These days will come to an end my friends. We will stick together, we have plenty of time to organize and focus on the elections in 2020. If my calculations are correct more than a third will leave the bench between now and 2019 and the rest will not run for re-election or will be destroyed in a primary or general election. We will expose them for who they are!


Steve Sanson

President Of Veterans In Politics ™



War Declared On the Clark County Family Court System


Nevada’s Secret Court’s


It’s illegal to seal cases with the intention to avoid the public to know about a wrongful behavior. This letter proves that Judge Rena Hughes sealed a case not to protect the best interest of the child, but to protect the best interest of Rena Hughes.

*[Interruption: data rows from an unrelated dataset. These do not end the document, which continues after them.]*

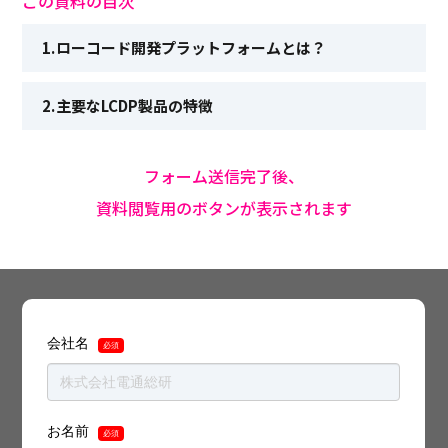
この資料の目次
ローコード開発プラットフォームとは？
主要なLCDP製品の特徴
フォーム送信完了後、
資料閲覧用のボタンが表示されます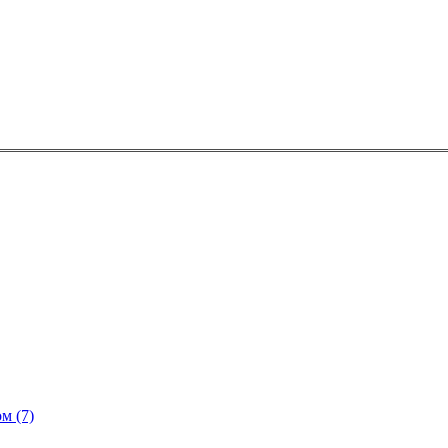
ом
(7)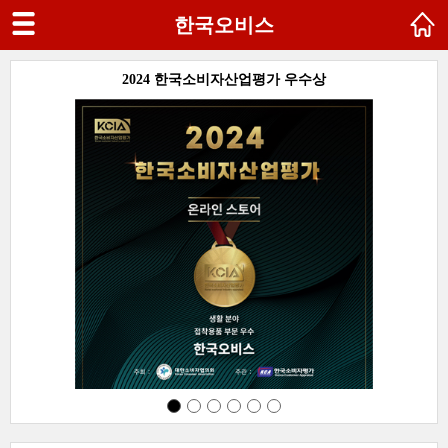
한국오비스
SG
2024 한국소비자산업평가 우수상
다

  1. Closing Hearings And Sealing Documents:

As stated above, court proceedings are supposed to be open to the public as a matter of First Amendment constitutional right. In the family law case of Del Papa v. Steffen, 915 P.2d 245, 248 (1996), the Nevada Supreme Court held that courts are presumptively open to the public and “a state may deny this right of public access only if it shows that the denial is necessitated by a compelling government interest, and is narrowly tailored to serve that interest.” See also, Civil Rights for Seniors, Non-profit Corp. v. Admin. Office of the Courts, 313 P.3d 216, 129 Nev.Adv.Op. 80 (Nev. 2013) (the public has a First Amendment right of access in criminal and civil judicial proceedings). This indeed is the law nationwide. NRS 1.090 also recognizes this important public policy and provides that “the sitting of every court of justice shall be public except as otherwise provided by law.”

NRS 432B.430(c): This statute provides for the mandatory closing of hearings in all family law cases in which the court must determine whether there is enough evidence of neglect or abuse to remove a child from his/her home, unless the judge finds that keeping the proceedings open is in the best interest of the child. First, this blanket across-the-board requirement to close such hearings, without a case by case analysis showing a compelling state interest and a finding of the least intrusive method of closing such hearing, is unconstitutional. While one may think of a child’s removal from the home as a sensitive issue, we believe this is the very reason it should be open to the public – so as to minimize the risk of abuse in the proceedings. There are indeed many criminal cases that are particularly sensitive, yet we view those as a society as especially warranting open review by the public. Again, the hearing may be closed on a case by case basis, but a compelling state interest must be shown in each case and the restrictions must be narrowly tailored. Secondly, the statute’s requirement that the hearing only be open if it can be shown to be in the best interests of the child appears to make no sense, and appears to be an amorphous bar to reach.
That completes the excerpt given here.